LONDON (Reuters) - Gold prices clung onto early gains on Thursday, ending four days of losses after a widely-anticipated auction of Spanish debt supported the euro and appetite for so-called higher-risk assets like stocks and commodities.
Prices remained range bound, however, as yields ticked higher on the longer dated paper than in a previous auction in January, with the precious metal failing to build on a session high touched in the immediate wake of the sale.
Spot gold was up 0.1 percent at $1,643.70 an ounce at 6:01 a.m. EDT (1001 GMT), while U.S. gold futures for June delivery were up $4.90 an ounce at $1,644.50.
Spain’s Treasury issued 2.5 billion euros ($3.3 billion) in 2- and 10-year bonds on Thursday, at the top end of the targeted amount and on solid demand.
“There was a very good bid-to-cover ratio, (though) the yields indicated are a little higher than the previous auction,” LGT Capital Management analyst Bayram Dincer said. “The euro-dollar reaction post-auction was positive, which also benefited the gold price, and risk-on sentiment improved.”
While the euro failed to build on its earlier session highs, it remained up 0.2 percent against the dollar as markets digested the sale.
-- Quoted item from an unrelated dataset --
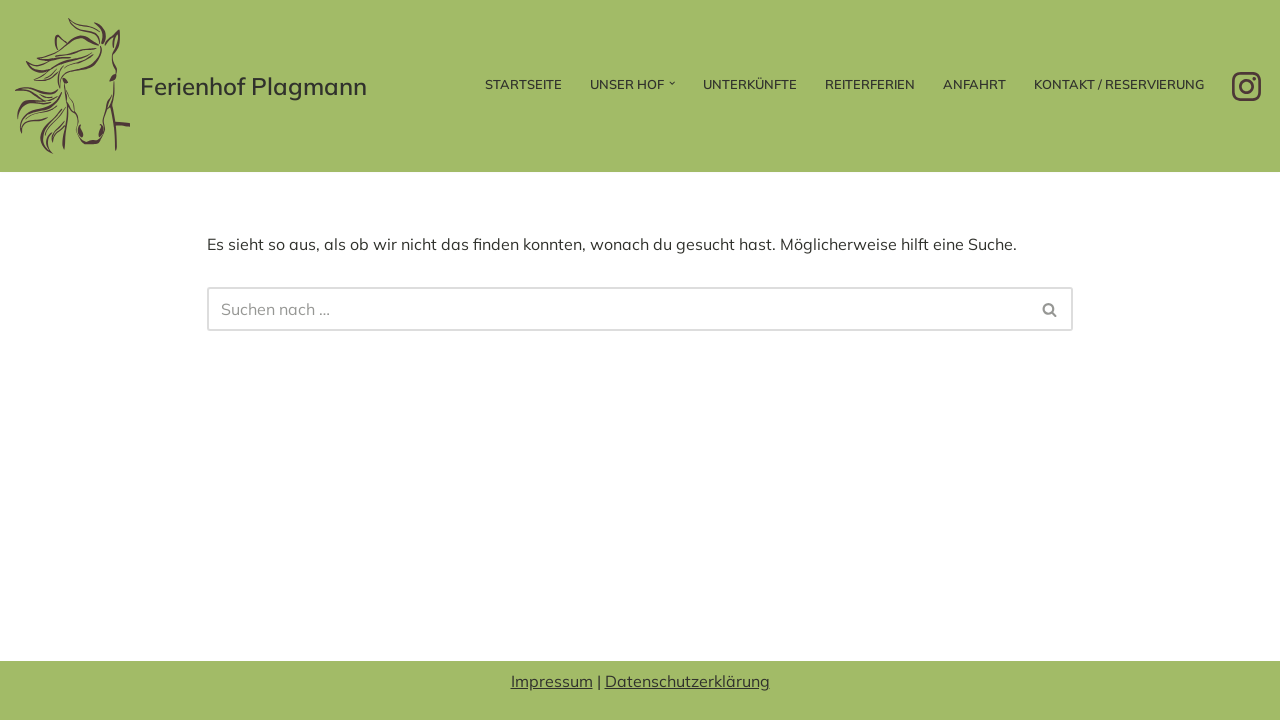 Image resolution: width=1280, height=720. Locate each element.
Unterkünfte (750, 84)
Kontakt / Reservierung (1119, 84)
European shares .FTEU3 also stayed in the black, albeit off the highs of the day. <FRX/> <GVD/EUR>
Attention is now turning across the Atlantic, to a Federal Reserve meeting next week, at which policymakers will discuss U.S. monetary policy. <FED/AHEAD>
Gold traders are awaiting fresh clues on whether a third round of quantitative easing, which would keep interest rates, and consequently the opportunity cost of holding bullion, at rock-bottom levels, is on the cards.
Minutes from the Fed’s March meeting released this month showed support thinning for further bond purchases. Officials are unlikely to develop any more appetite for them by their meeting next week, despite disappointing March jobs figures.
From a chart perspective, gold remains firmly in the $1,630-1,657 range it has held this week, lacking strong external drivers to break out.
Physical buying interest from the world’s top two gold consumers, India and China, has been sluggish, even after a three-week strike by India’s jewelers came to an end.
A break above the top of its current range could precipitate a rise towards $1,680/$1,690, analysts said, while decent support is seen near its April lows at $1,611 an ounce.
“We remain bearish gold so long as it trades below 1680, the last high,” ScotiaMocatta said in a note late on Wednesday.
Among other precious metals, silver was up 0.2 percent at $31.65 an ounce, while spot platinum was up 0.9 percent at $1,586.74 an ounce and spot palladium was 1 percent higher at $661.20 an ounce.
The gold:platinum ratio, which measures the number of gold ounces needed to buy an ounce of platinum, edged down to 1.04 on Thursday from the one-month high it hit earlier this week, as platinum clawed back some lost ground against the yellow metal.
Platinum, which is heavily exposed to the European car market, has struggled to overcome soft demand in recent years.
“We still favor gold,” Standard Bank said in a monthly report. “We see $1,630 and $1,600 as good levels to establish a long position for a move higher. Physical demand for gold in Asia is strong below $1,650.”
“From a cost-of-production perspective, platinum provides value between $1,600 and $1,550,” it added. “The platinum market has tightened up after the recent strike at an Impala Platinum mine in South Africa. However, we believe that industrial demand will remain absent above $1,750 — and this should cap upside.”
Meanwhile Anglo American Platinum (AMSJ.J), the world’s largest platinum miner, maintained its full-year output target despite a 24 percent drop in first-quarter production.